Bugün (12 Aralık) EÜ Edebiyat Fakültesi buluşan ve ellerinde "Canavar gölde değil kampusta" yazılı dövizler taşıyan inisiyatif üyeleri yaptıkları basın açıklamasıyla kampanya hakkında bilgi verdiler.
Emek: 2004-2005'te iki binin üzerinde soruşturma açıldı
İnisiyatif adına açıklamayı okuyan Fen Fakültesi öğrencisi Emek Terzi, 2004-2005 öğretim yılından bu yana 600'e yakın öğrenciye iki binin üzerinde soruşturma açıldığı belirtti.
Terzi, "Adli vakalardan beraat eden öğrenciler, üniversite yönetiminin yargı kararlarını uygulamaması sonucu cezalandırıldı. Mahkeme kararlarına rağmen 120 öğrencinin öğrenim kredisi kesilirken 40'ı aşkın öğrenci herhangi bir üniversitede yüksek öğrenim görmekten men edildi" dedi.
"Sivil duyarlılığa ihtiyaç var"
Üniversitedeki antidemokratik ve hukuk dışı uygulamaların üniversiteyi akademik yapısından uzaklaştırdığını ve üniversite kampusunu fiziki ve idari anlamda militarize ettiği vurgulayan Terzi, şöyle devam etti:
"Yaşananlar, Kars Kafkas Üniversitesi'nden bir öğrenciye Van Yüzüncü Yıl Üniversitesi yönetimi tarafından soruşturma açılması, ıslıklı protesto ve ideolojik halay gibi absürd sebeplerle soruşturma açılması boyutuna vardı. Üniversite rektörlüğü ve üniversite jandarma karakol komutanlığı işbirliği ile yürütülen bu soruşturma ve ceza sürecinin üç yılı aşkın bir süredir kamuoyu duyarlılığından uzak kalması konuya dair sivil duyarlılığın aciliyetini artırıyor."

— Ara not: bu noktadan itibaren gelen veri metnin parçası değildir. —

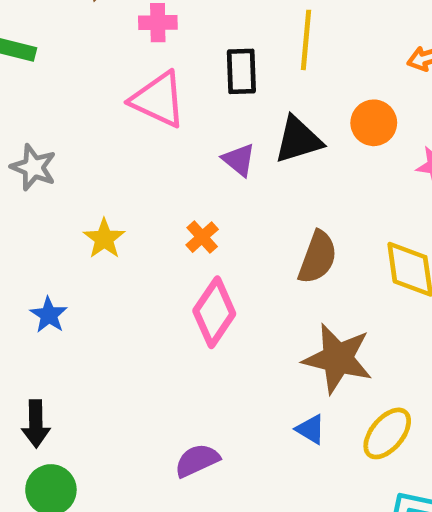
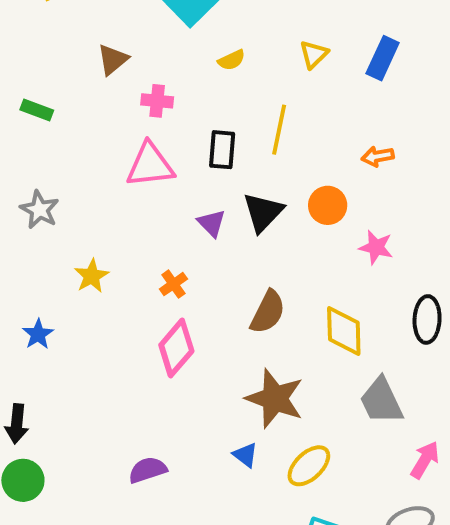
pink triangle: (158, 99) -> (150, 165), turned -38
black triangle: (298, 140) -> (263, 212), turned -36

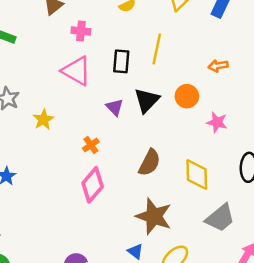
pink triangle: (150, 165) -> (76, 71), turned 36
yellow star: (92, 276) -> (43, 120), moved
gray trapezoid: (381, 401) -> (220, 218), turned -104

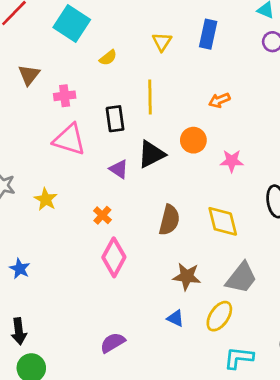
black triangle: (147, 100) -> (151, 154), turned 32
brown star: (154, 216) -> (187, 276), size x0.7
gray trapezoid: (220, 218) -> (241, 278), moved

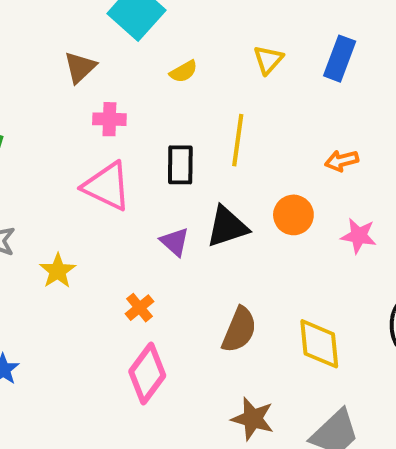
brown triangle: (29, 75) -> (80, 67), moved
pink star: (232, 161) -> (359, 236), moved

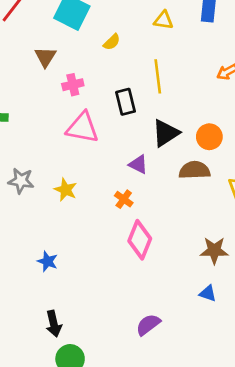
yellow triangle: (268, 60) -> (163, 20), turned -48
orange circle: (293, 215) -> (209, 137), moved
purple triangle: (175, 242) -> (138, 164), moved
brown semicircle: (239, 330) -> (195, 170), moved, turned -100

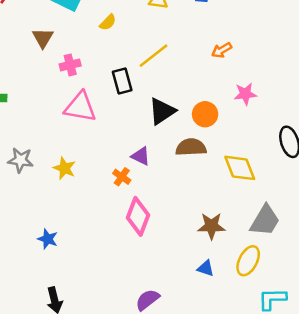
yellow line: (158, 76) -> (154, 56), turned 60
purple triangle: (138, 164) -> (141, 156), moved

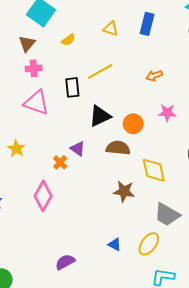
brown triangle: (43, 38) -> (27, 44), moved
pink diamond: (138, 216) -> (43, 196), moved
gray trapezoid: (265, 221) -> (167, 215), turned 80
brown star: (211, 226) -> (124, 191), moved

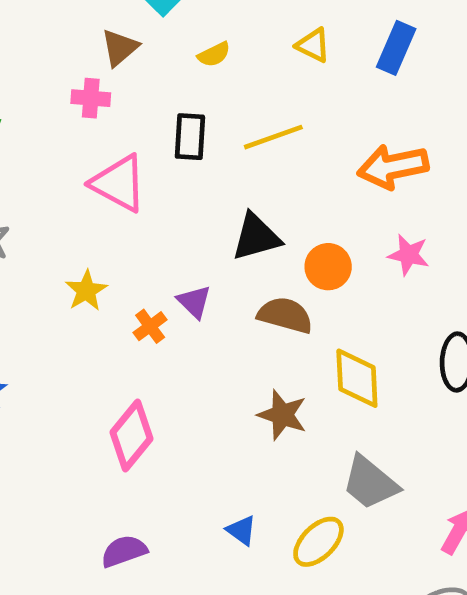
pink cross: (34, 68) -> (91, 98), moved
orange arrow: (154, 76) -> (393, 167), size x1.8
black rectangle: (72, 87) -> (190, 137), moved
yellow star: (16, 149) -> (86, 291), moved
pink diamond: (43, 196) -> (132, 435), moved

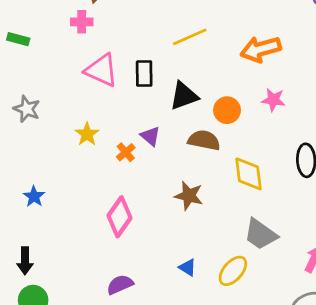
black rectangle: (190, 137) -> (144, 74), moved
brown star: (282, 415) -> (189, 196), moved

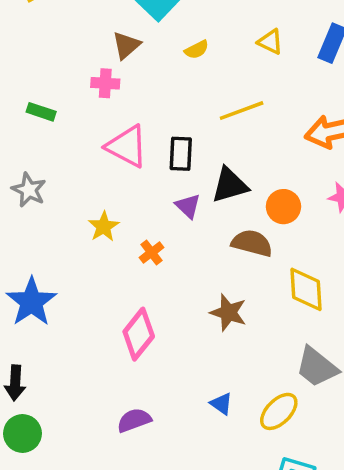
green rectangle: (18, 39) -> (41, 112), moved
purple triangle: (150, 136) -> (188, 206), moved
blue star: (34, 197) -> (31, 302), size x1.8

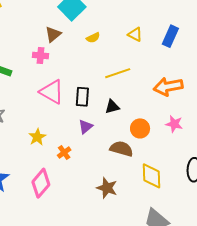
black triangle: (230, 185) -> (112, 107), moved, size x0.7
purple triangle: (188, 206) -> (86, 127), turned 35
pink diamond: (139, 334) -> (41, 183), moved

Soruşturmalar öğretim elemanlarını da kapsıyor
Terzi, Van dışında daha birçok üniversitede devam eden baskıların yalnızca öğrencileri değil, "soruşturma şiddeti"nin Atilla Yayla ve İzgi Günal örneklerinde olduğu gibi öğretim elemanlarını da kapsadığını belirtti.
"Düşünce özgürlüğü ve söz özerkliğinin birincil korunaklı alanı olması gereken üniversitenin, meşru kabul ettiği söylemin dışında kalan söz, eylem ve düşünceyi akdemi dışı bırakması, üniversitenin içselleştirdiği otoriter zihniyetin önemli bir göstergesi."
Terzi, soruşturmacı zihniyeti kutsayan ve cezai uygulamaları hukuksuzluk boyutunda sürdüren otoriter üniversite yönetimlerini kınadıklarını ifade etti, özgür ve özerk bir üniversite için herkesi duyarlı olmaya çağırdı.
Açıklamanın ardından öğrenci ve öğretim elemanları "ideolojik halay" çektiler. İnisiyatif, kampanyayı önümüzdeki günlerde oluşturulacak İnternet sayfası aracığıyla yaygınlaştırmayı hedefliyor. (EÇ/KÖ)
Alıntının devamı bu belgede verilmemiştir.